Compensazioni ambientali: gioco al ribasso di Parona a 300mila, Mortara ne chiede 500

Mortara vuole 500mila euro. Parona, dopo averne offerti per mesi 350mila euro, dopo l’incontro di mercoledì scorso (12 maggio) è sceso addirittura a soli 300mila euro. Di questo passo la trattativa infinita tra i due Comuni, in guerra da anni sul soldi dovuti per le compensazioni ambientali del termodistruttore, non si concluderà mai.

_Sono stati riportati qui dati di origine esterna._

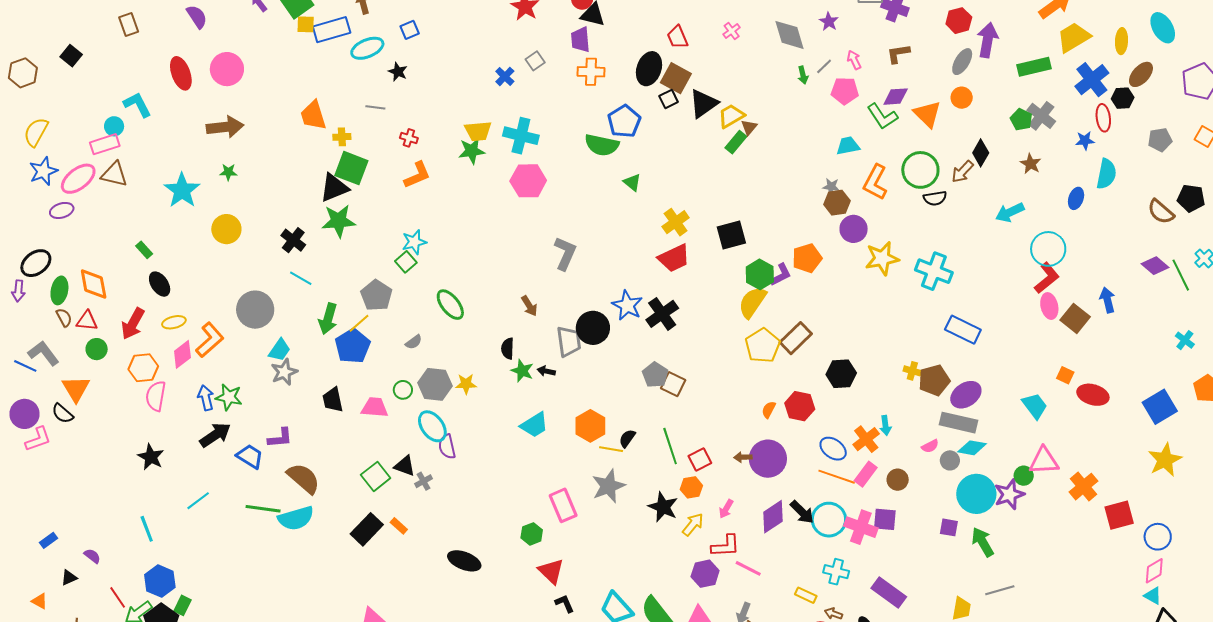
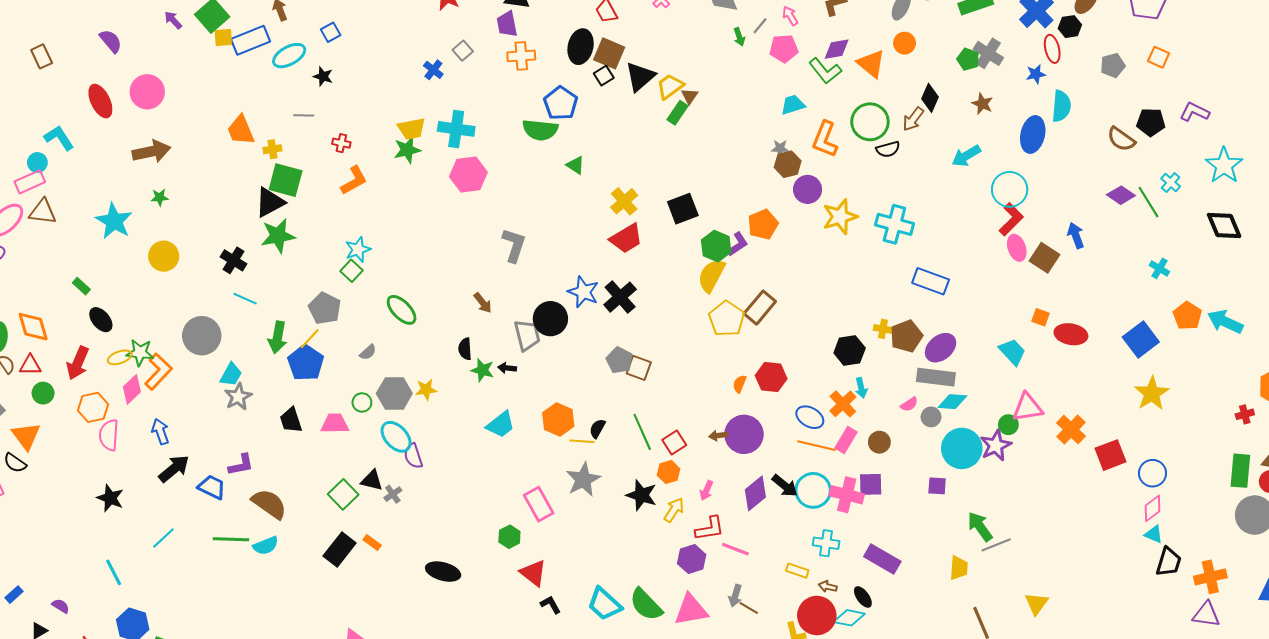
blue ellipse: (1076, 198) -> (1033, 134), size x1.6
black hexagon: (841, 374) -> (850, 350), moved
green star: (229, 397) -> (140, 352), moved
cyan semicircle: (296, 518) -> (266, 546), size x0.7
green arrow: (983, 542) -> (980, 527), moved

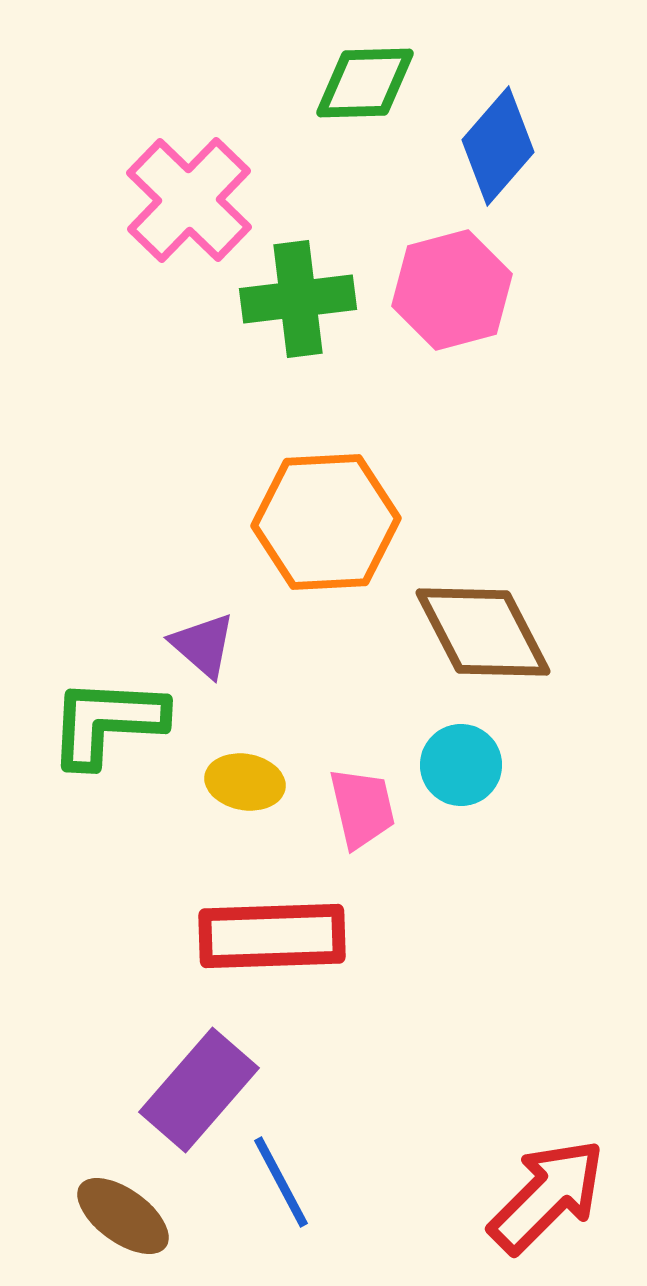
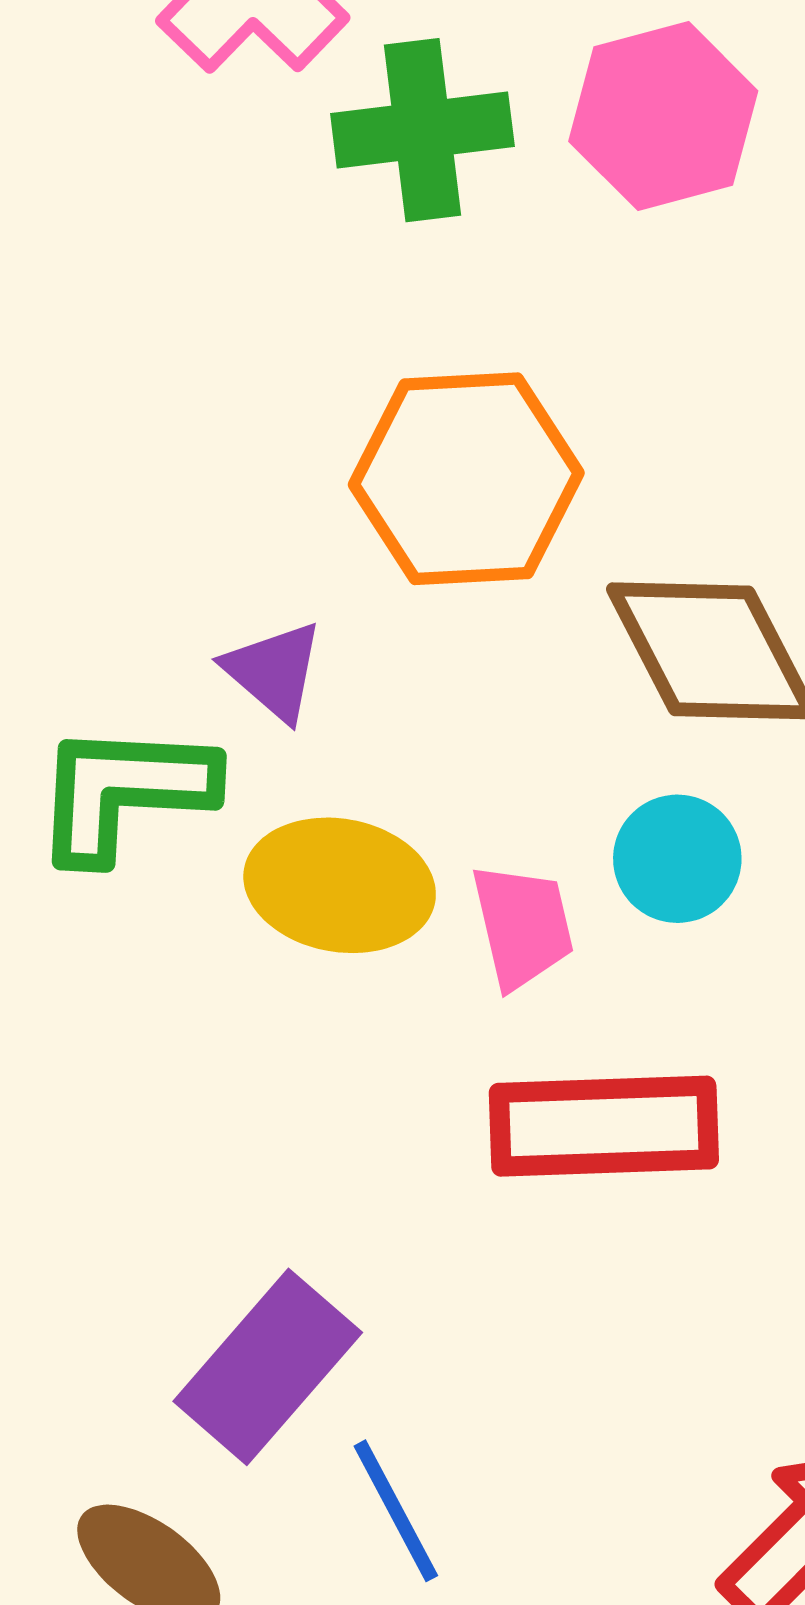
yellow ellipse: (245, 782) -> (340, 885), size x1.5
red rectangle: (272, 936) -> (604, 1126), moved

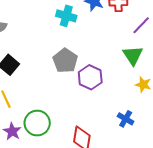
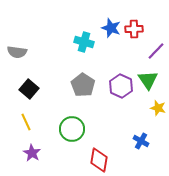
purple hexagon: (90, 77) -> (121, 86), moved
green circle: (37, 123) -> (72, 129), moved

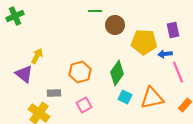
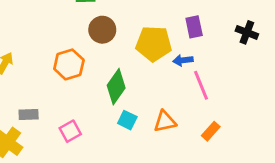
brown circle: (115, 25) -> (102, 30), moved
orange hexagon: (80, 72) -> (69, 64), moved
orange triangle: (152, 98) -> (165, 121), size x0.7

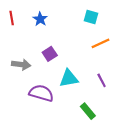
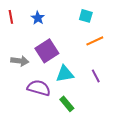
purple square: (50, 54) -> (47, 51), size x1.6
green rectangle: (88, 111) -> (67, 104), moved

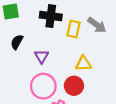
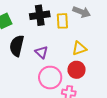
black semicircle: (17, 42) -> (17, 46), size x1.5

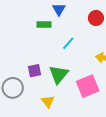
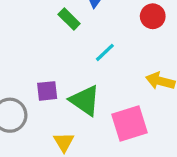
green rectangle: (44, 25) -> (69, 19), turned 40
green triangle: (59, 74) -> (85, 101), turned -40

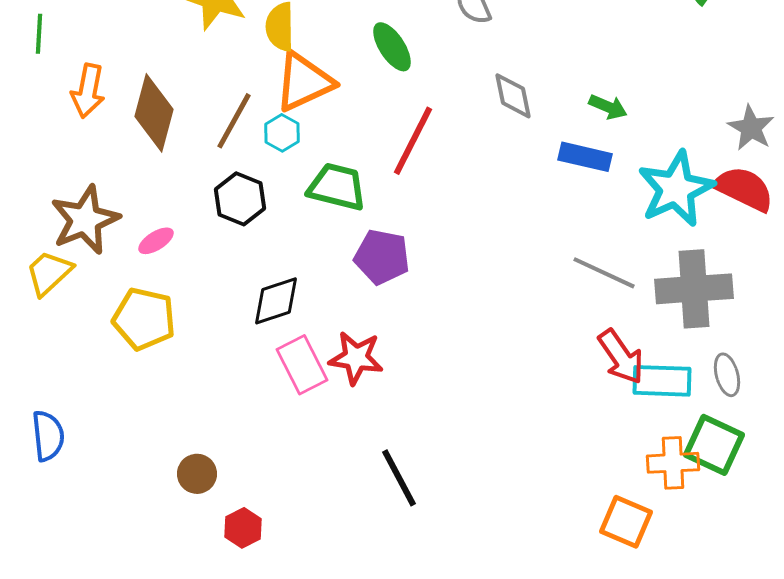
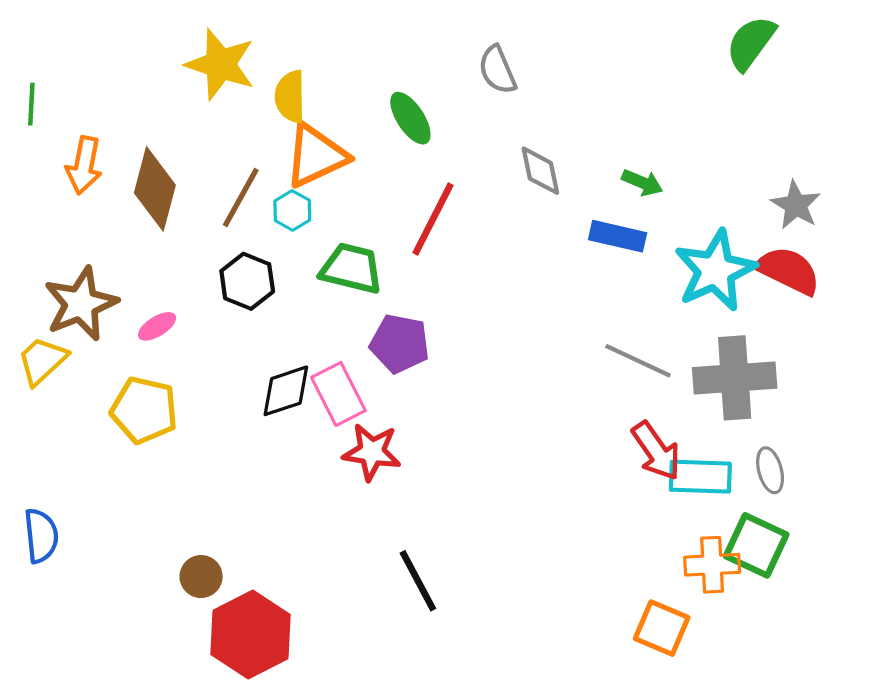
pink rectangle: (302, 365) -> (338, 394), moved
red hexagon: (243, 528) -> (250, 635), size x2.0

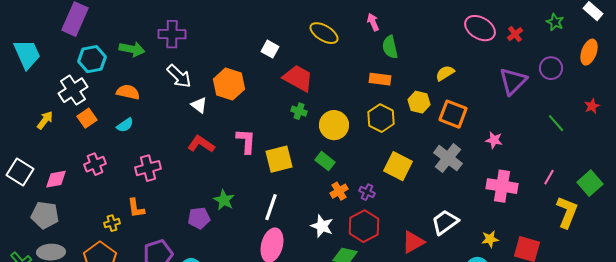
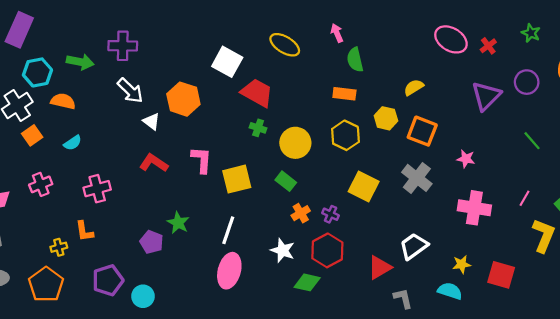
white square: (270, 49) -> (227, 62), size x1.6
orange semicircle: (128, 92) -> (63, 101), moved
purple pentagon: (199, 218) -> (152, 242), turned 30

Persino il Tribunale amministrativo se ne è tirato fuori. Infatti il Tar ha ribadito di non aver competenza su questo tema specifico. E’ tutto e in mano alla buona volontà dei due sindaci amici. Che però non vanno proprio d’accordo quando c’è da “scucire la grana”. Eppure il grande mediatore, Marco Facchinotti, sarebbe anche disposto ad accettare i 300mila euro messi sul piatto dal collega Marco Lorena. Quando si parla di soldi, sembrerebbe essere la filosofia del primo cittadino, “meglio pochi, maledetti e subito”. Ma tra i “falchi” della giunta c’è l’assessore alle finanze Margherita Baletti, che di sconti non ne vuole sentire parlare. “Su una cosa siamo tutti d’accordo – commenta il primo cittadino – la seconda convenzione è stata scritta con i piedi. È piena di omissioni che la rendono un vero pasticcio. Se ci fosse stato scritto che questo secondo accordo annullava il precedente non ci sarebbe stato nulla da discutere. Invece ora ci troviamo con un pasticcio da risolvere. Ma sono convinto che troveremo un accordo. Tra me e Marco Lorena c’è stima reciproca e con il buon senso risolveremo tutto”. Nel 2003 fu siglata la prima convenzione, quella su cui Mortara basa le sue richieste. Secondo il documento, da realizzazione dell’inceneritore, il Comune di Parona avrebbe dovuto versato a Mortara un terzo dei contributi ricevuti da Lomellina Energia. L’accordo era destinato a rimanere in vigore fino alla dismissione della “linea 1”, datata 2015. Successivamente era poi stata siglata una seconda convenzione che fissava una scadenza diversa. Non più la dismissione del primo camino, ma il 2014. Pertanto, dal 2015, nulla è più stato versato da Parona nella casse di Mortara. Per questa ragione anche nel 2015 Mortara ha continuato a mettere a bilancio i sodi che sarebbero dovuti arrivare dalle compensazioni ambientali di Parona.